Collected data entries
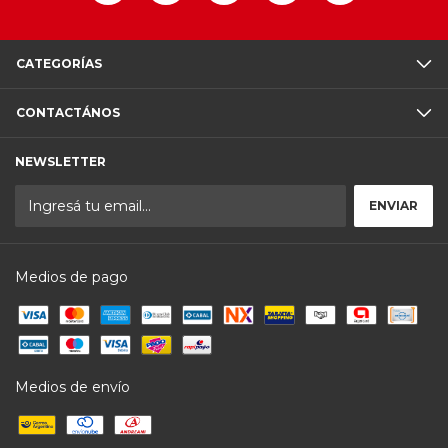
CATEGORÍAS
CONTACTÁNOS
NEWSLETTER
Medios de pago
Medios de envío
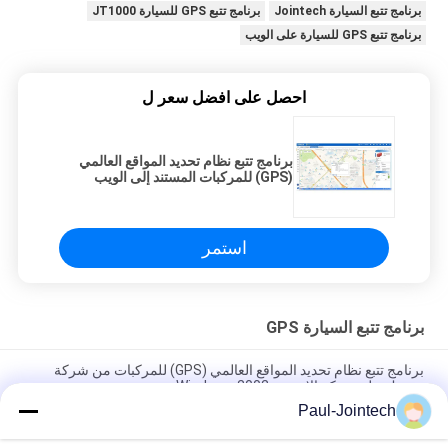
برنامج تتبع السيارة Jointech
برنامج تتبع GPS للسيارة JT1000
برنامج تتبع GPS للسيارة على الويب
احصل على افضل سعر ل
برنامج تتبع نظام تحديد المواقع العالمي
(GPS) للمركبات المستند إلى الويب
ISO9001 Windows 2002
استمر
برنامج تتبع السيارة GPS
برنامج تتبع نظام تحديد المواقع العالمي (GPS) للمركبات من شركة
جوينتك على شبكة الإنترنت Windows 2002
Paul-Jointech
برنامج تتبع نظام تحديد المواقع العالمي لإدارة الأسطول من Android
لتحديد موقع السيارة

What you need to do: Nothing but the lines from the one with "برنامج تتبع السيارة Jointech" through the final line of the records may appear in the answer, and each must be transcribed exactly.

Output for this task:
برنامج تتبع السيارة Jointech
برنامج تتبع GPS للسيارة JT1000
برنامج تتبع GPS للسيارة على الويب
احصل على افضل سعر ل
برنامج تتبع نظام تحديد المواقع العالمي
(GPS) للمركبات المستند إلى الويب
ISO9001 Windows 2002
استمر
برنامج تتبع السيارة GPS
برنامج تتبع نظام تحديد المواقع العالمي (GPS) للمركبات من شركة
جوينتك على شبكة الإنترنت Windows 2002
Paul-Jointech
برنامج تتبع نظام تحديد المواقع العالمي لإدارة الأسطول من Android
لتحديد موقع السيارة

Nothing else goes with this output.